-1

I have problem with UnicodeEncodeError in my users_information list:

{u'\u0633\u062a\u064a\u062f@nimbuzz.com': {'UserName': u'\u0633\u062a\u064a\u062f@nimbuzz.com', 'Code': 5, 'Notes': '', 'Active': 0, 'Date': '12/07/2014 14:16', 'Password': '560pL390T', 'Email': u'yuyb0y@gmail.com'}}

And I need to run this code to get users information:

def get_users_info(type, source, parameters):
    users_registertion_file = 'static/users_information.txt'
    fp = open(users_registertion_file, 'r')
    users_information = eval(fp.read())
    if parameters:
        jid = parameters+"@nimbuzz.com"
        if users_information.has_key(jid):
            reply(type, source, u"User name:\n" +str(users_information[jid]['UserName'])+ u"\nPassword:\n" +str(users_information[jid]['Password'])+ u"\nREG-code:\nP" +str(users_information[jid]['Code'])+ u"\nDate:\n" +str(users_information[jid]['Date'])+ u"\naccount status:\n " +str(users_information[jid]['Active']))
        else:
            reply(type, source, u"This user " +parameters+ u"  not in user list")
    else:
        reply(type, source, u"write the id after command")

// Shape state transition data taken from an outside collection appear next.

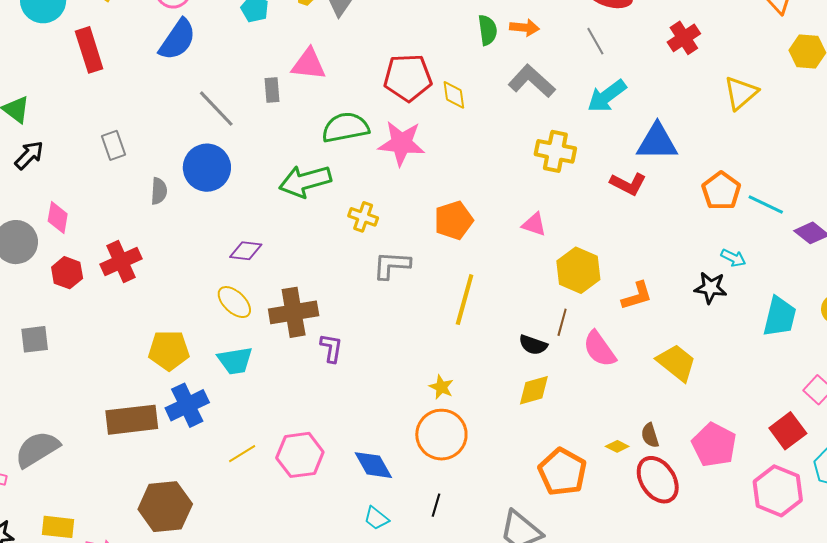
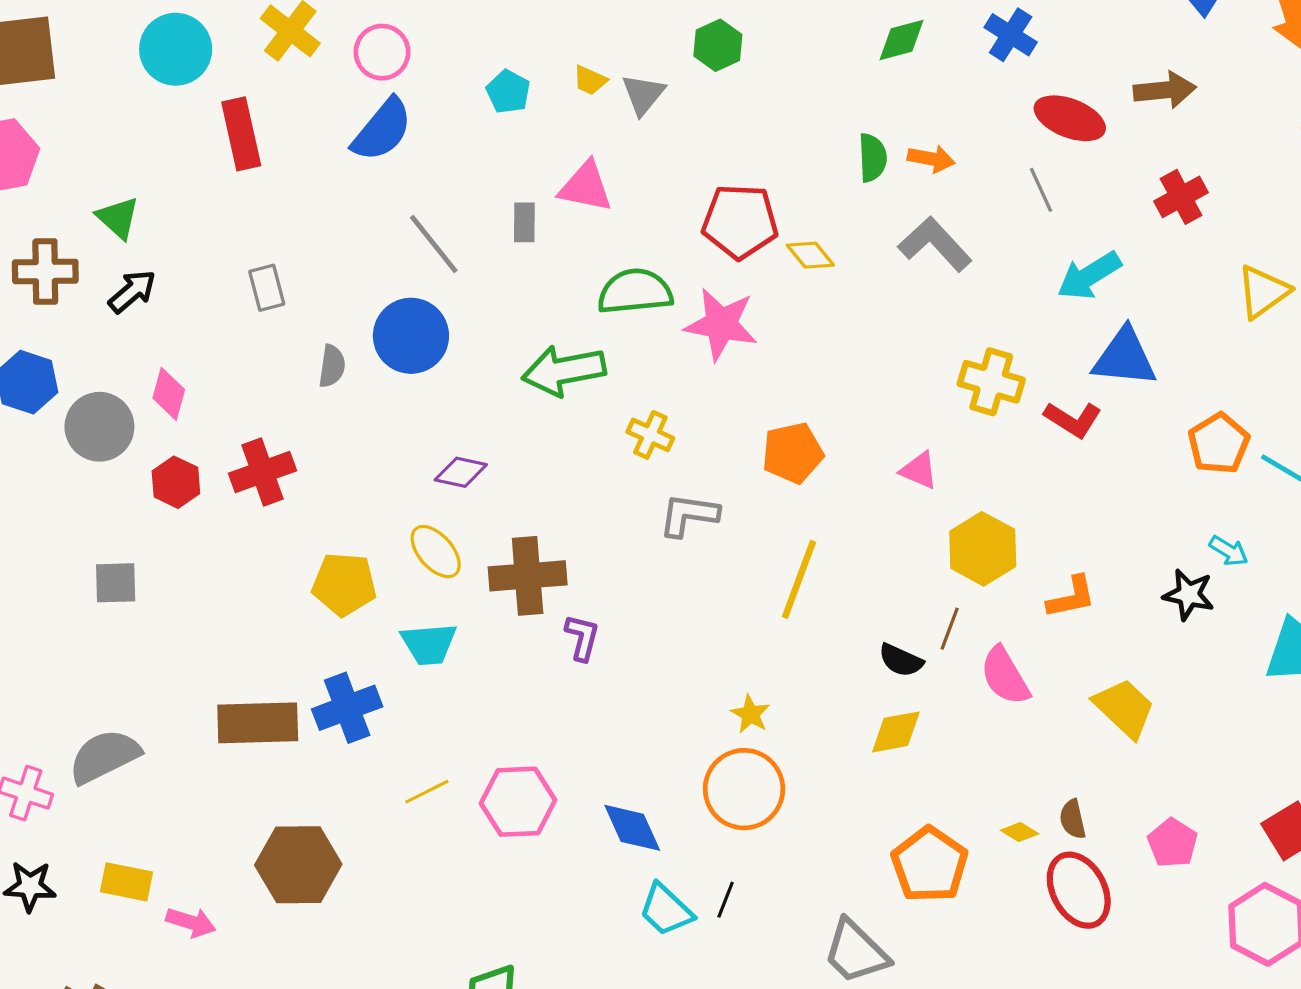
yellow diamond: (454, 95) -> (810, 255), turned -36
cyan arrow: (607, 96) -> (1089, 276), moved
yellow cross: (555, 151) -> (991, 382), moved
yellow pentagon: (169, 350) -> (344, 584), moved
pink pentagon: (714, 445) -> (1172, 843), size x0.7
cyan trapezoid: (376, 518) -> (666, 910), moved, size x1.4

but when I try to get users information I get this error:

UnicodeEncodeError: 'ascii' codec can't encode characters in position 0-3: ordinal not in range(128)

I try to unicode the jid using unicode('utf8'):

jid = parameters.encode('utf8')+"@nimbuzz.com"

but I get the same error:

UnicodeEncodeError: 'ascii' codec can't encode characters in position 0-3: ordinal not in range(128)

Please how I can solve this problem and as you see the UserName key in the users_information list look like:

u'\u0633\u062a\u064a\u062f@nimbuzz.com'

and the users_information list located in txt file.

Martijn Pieters
  • 1,048,767
  • 296
  • 4,058
  • 3,343
Mahmoud Al Nafei
  • 349
  • 1
  • 3
  • 9

2 Answers2

0

You'll not find your user information unless jid is a unicode string. Make sure parameters is a unicode value here, and it'll be easier to use string formatting here:

jid = u"{}@nimbuzz.com".format(parameters)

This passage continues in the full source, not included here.